Book review – The Social Movement Archive
Book review – The Social Movement Archive by Jen Hoyer and Nora Almeida
by Lauren LaTulip
The Social Movement Archive by Jen Hoyer and Nora Almeida at creates an archive, explores how participants in social movements view archives, and edges towards a new definition of archive.
Each of the 15 short chapters in The Social Movement Archive is an interview with spokesperson activists involved in US-based social movements, copiously illustrated with photographs of artwork, posters, banners, and happenings. The extensive illustrations create an engaging book that is itself a useful archive, and while reading I was prompted to start further research on Sikowis (Christine Nobiss), Sky Cubacub, War Resisters League, Laura Whitehorn and the Environmental Performance Agency.
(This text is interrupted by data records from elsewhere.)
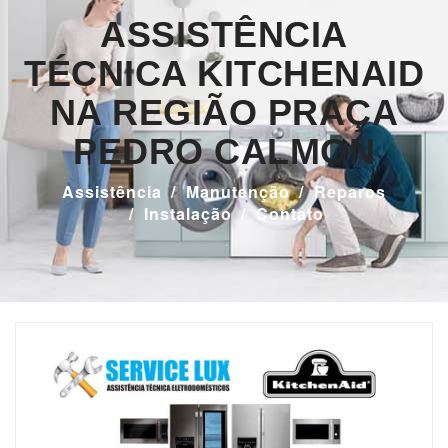
ASSISTÊNCIA
TÉCNICA KITCHENAID
NA REGIÃO PRAÇA
PEDRO CALMON
Assistência
Manutenção
Reparos
Instalação
Contato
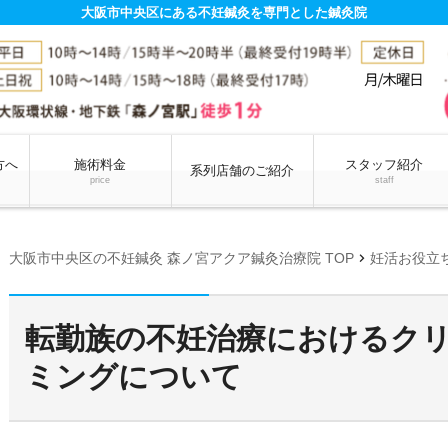
大阪市中央区にある不妊鍼灸を専門とした鍼灸院
方へ
施術料金
スタッフ紹介
系列店舗のご紹介
price
staff
chevron_right
大阪市中央区の不妊鍼灸 森ノ宮アクア鍼灸治療院 TOP
妊活お役立
転勤族の不妊治療におけるク
ミングについて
Each chapter explores the aims of the social movement and materials and activities produced by the social movements, then asks questions about archives. Would the movements want to see their materials in an archive? Do they have organisational archives? What kind of access should there be to archive materials and are there privacy or security concerns? Should items have individual authorship ascribed to them? What qualities should the archivist of their materials have?
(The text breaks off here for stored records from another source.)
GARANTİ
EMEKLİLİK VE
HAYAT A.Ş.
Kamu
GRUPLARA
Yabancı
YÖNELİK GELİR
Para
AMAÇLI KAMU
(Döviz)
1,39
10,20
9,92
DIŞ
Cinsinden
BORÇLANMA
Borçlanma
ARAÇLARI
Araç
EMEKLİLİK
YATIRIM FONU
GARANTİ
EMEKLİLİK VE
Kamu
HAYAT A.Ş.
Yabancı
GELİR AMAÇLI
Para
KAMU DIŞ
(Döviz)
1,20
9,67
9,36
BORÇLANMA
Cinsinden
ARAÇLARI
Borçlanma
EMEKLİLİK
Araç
The answers are so wide-ranging as to make it clear that blanket policies for archiving social movement materials are inappropriate. Hoyer and Almeida approach some general conclusions in their dense Introduction (which I read last) about the archive as an ecology, being capable of travelling, reuse, re-formation, and new relationships, while also stressing valuing relationships with the creators of the materials. The Social Movement Archive is an excellent mix of concrete examples and head-scratching questions, recommended for anyone building an archive formally or informally.
Hoyer and Almeida are both involved with The Interference Archive in Brooklyn, NY and with social movement organising in New York City. Their book was published by Litwin Books of Sacramento, California in 2021. The copy I reviewed was donated on request to The Feminist Library by Lacey Torge, Editor-in-chief of radical publishers Library Juice Press and Litwin Books.